You know those banks that got bailed out last year? Of course you do. You remember, they took all your tax money and it seemed to disappear. Yeah, I see you nodding your head. You know the banks I’m talking about.
Well, I’m no expert (not about banks anyway), but here’s what I thought the idea was. They needed the cash so they could keep themselves afloat. And why do we want the banks to not shut down? Probably so they could keep making loans.
But this time, smart loans.
And yet somehow, the latest report shows that the 9 largest banks have stopped lending!
That’s right. Their rate of giving out loans dropped by 35% from December to January. Now, maybe you think, as some experts do, that they just upped their loans in December. If they gave out more early, then there’s less to do in January, right?
But get this!
Loans dropped ACROSS THE BOARD!
FOR EVERY BANK!
I mean, come on, at some point, someone’s gotta need money. And qualify for a loan. But according to their reports, every sector has dropped. Residential home purchases, mortgage refinances, secondary home equity, commercial real estate, and construction!
They’re all down.
So then the banks tried to claim that they were spending the money on restructuring existing loans instead of issuing new ones.

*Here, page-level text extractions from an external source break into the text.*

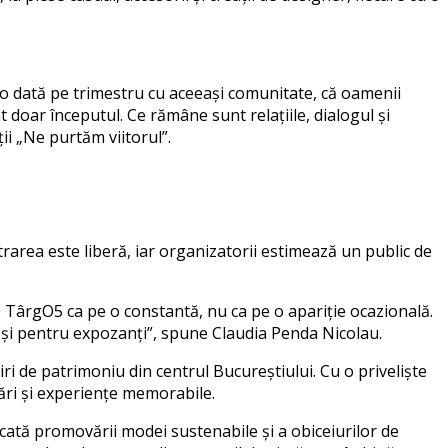
n o dată pe trimestru cu aceeași comunitate, că oamenii
 doar începutul. Ce rămâne sunt relațiile, dialogul și
i „Ne purtăm viitorul”.
rarea este liberă, iar organizatorii estimează un public de
ă TârgO5 ca pe o constantă, nu ca pe o apariție ocazională.
t și pentru expozanți
”, spune Claudia Penda Nicolau.
iri de patrimoniu din centrul Bucureștiului. Cu o priveliște
sări și experiențe memorabile.
cată promovării modei sustenabile și a obiceiurilor de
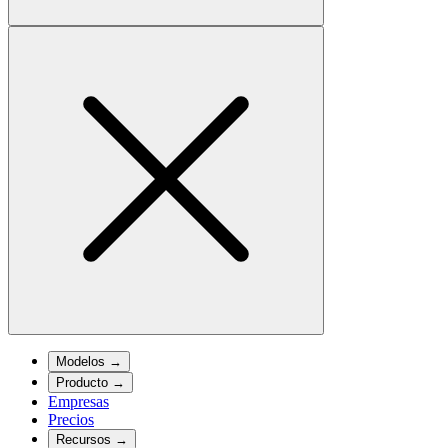
Modelos
→
Producto
→
Empresas
Precios
Recursos
→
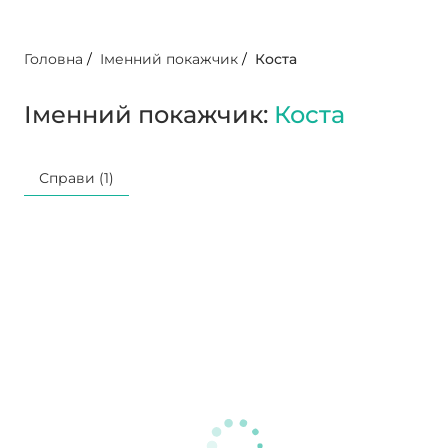
Головна
/
Іменний покажчик
/
Коста
Іменний покажчик:
Коста
Справи (1)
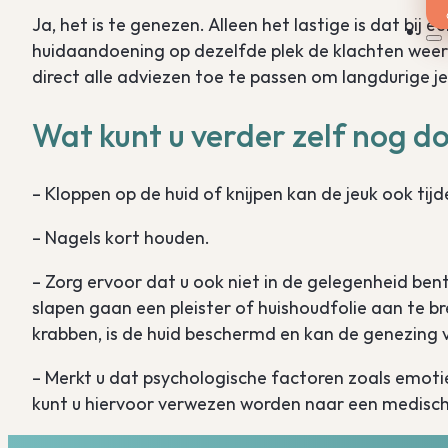
Ja, het is te genezen. Alleen het lastige is dat bij
huidaandoening op dezelfde plek de klachten weer
direct alle adviezen toe te passen om langdurige 
Wat kunt u verder zelf nog d
– Kloppen op de huid of knijpen kan de jeuk ook tijd
– Nagels kort houden.
– Zorg ervoor dat u ook niet in de gelegenheid be
slapen gaan een pleister of huishoudfolie aan te br
krabben, is de huid beschermd en kan de genezing 
– Merkt u dat psychologische factoren zoals emotie
kunt u hiervoor verwezen worden naar een medisc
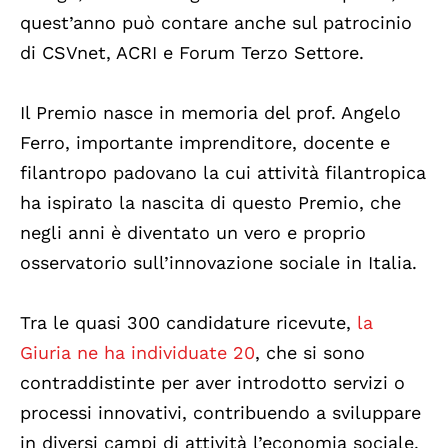
quest’anno può contare anche sul patrocinio
di CSVnet, ACRI e Forum Terzo Settore.
Il Premio nasce in memoria del prof. Angelo
Ferro, importante imprenditore, docente e
filantropo padovano la cui attività filantropica
ha ispirato la nascita di questo Premio, che
negli anni è diventato un vero e proprio
osservatorio sull’innovazione sociale in Italia.
Tra le quasi 300 candidature ricevute,
la
Giuria ne ha individuate 20
, che si sono
contraddistinte per aver introdotto servizi o
processi innovativi, contribuendo a sviluppare
in diversi campi di attività l’economia sociale.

But according to the latest Treasury report loan mods dropped by even more! 56 percent!
You should really see this list of banks. Most likely, your bank is on there.
Oh well, I’m sure the government bailout money is being well spent . . . somewhere. Just hope I don’t run into the heads of Citigroup, Regions, SunTrust, etc. when I head on my next vacation.
I might just have to give them a piece of my mind. For now, why don’t you give me a piece of yours.